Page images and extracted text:
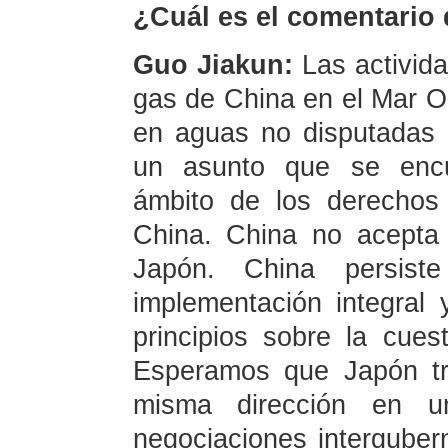
¿Cuál es el comentario 
Guo Jiakun:
Las activida
gas de China en el Mar Or
en aguas no disputadas b
un asunto que se encu
ámbito de los derechos 
China. China no acepta
Japón. China persis
implementación integral
principios sobre la cues
Esperamos que Japón tr
misma dirección en u
negociaciones interguber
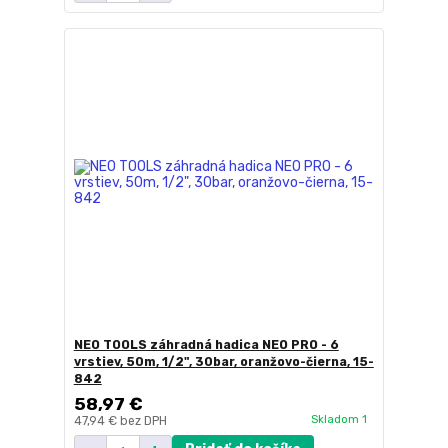
NEO TOOLS záhradná hadica NEO PRO - 6
vrstiev, 50m, 1/2", 30bar, oranžovo-čierna, 15-
842
58,97 €
Skladom 1
47,94 €
bez DPH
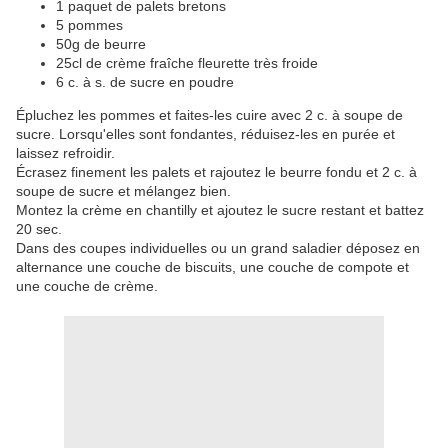
1 paquet de palets bretons
5 pommes
50g de beurre
25cl de crème fraîche fleurette très froide
6 c. à s. de sucre en poudre
Épluchez les pommes et faites-les cuire avec 2 c. à soupe de
sucre. Lorsqu'elles sont fondantes, réduisez-les en purée et
laissez refroidir.
Écrasez finement les palets et rajoutez le beurre fondu et 2 c. à
soupe de sucre et mélangez bien.
Montez la crème en chantilly et ajoutez le sucre restant et battez
20 sec.
Dans des coupes individuelles ou un grand saladier déposez en
alternance une couche de biscuits, une couche de compote et
une couche de crème.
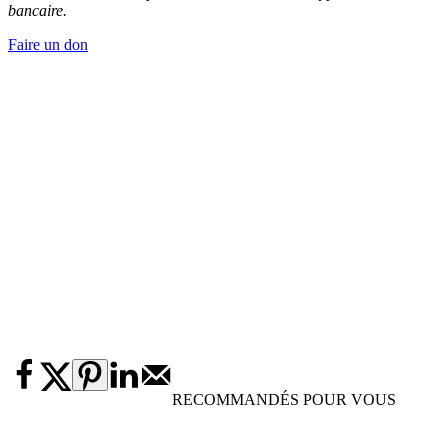
bancaire.
Faire un don
RECOMMANDÉS POUR VOUS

WORK TASK =
Write every entry again exactly as given, skipping the pictures.

RESULT =
¿Cuál es el comentario 
Guo Jiakun:
Las activida
gas de China en el Mar Or
en aguas no disputadas b
un asunto que se encu
ámbito de los derechos 
China. China no acepta
Japón. China persis
implementación integral
principios sobre la cues
Esperamos que Japón tr
misma dirección en u
negociaciones interguber
NEO TOOLS záhradná hadica NEO PRO - 6
vrstiev, 50m, 1/2", 30bar, oranžovo-čierna, 15-
842
58,97 €
Skladom 1
47,94 €
bez DPH
1 paquet de palets bretons
5 pommes
50g de beurre
25cl de crème fraîche fleurette très froide
6 c. à s. de sucre en poudre
Épluchez les pommes et faites-les cuire avec 2 c. à soupe de
sucre. Lorsqu'elles sont fondantes, réduisez-les en purée et
laissez refroidir.
Écrasez finement les palets et rajoutez le beurre fondu et 2 c. à
soupe de sucre et mélangez bien.
Montez la crème en chantilly et ajoutez le sucre restant et battez
20 sec.
Dans des coupes individuelles ou un grand saladier déposez en
alternance une couche de biscuits, une couche de compote et
une couche de crème.
bancaire.
Faire un don
RECOMMANDÉS POUR VOUS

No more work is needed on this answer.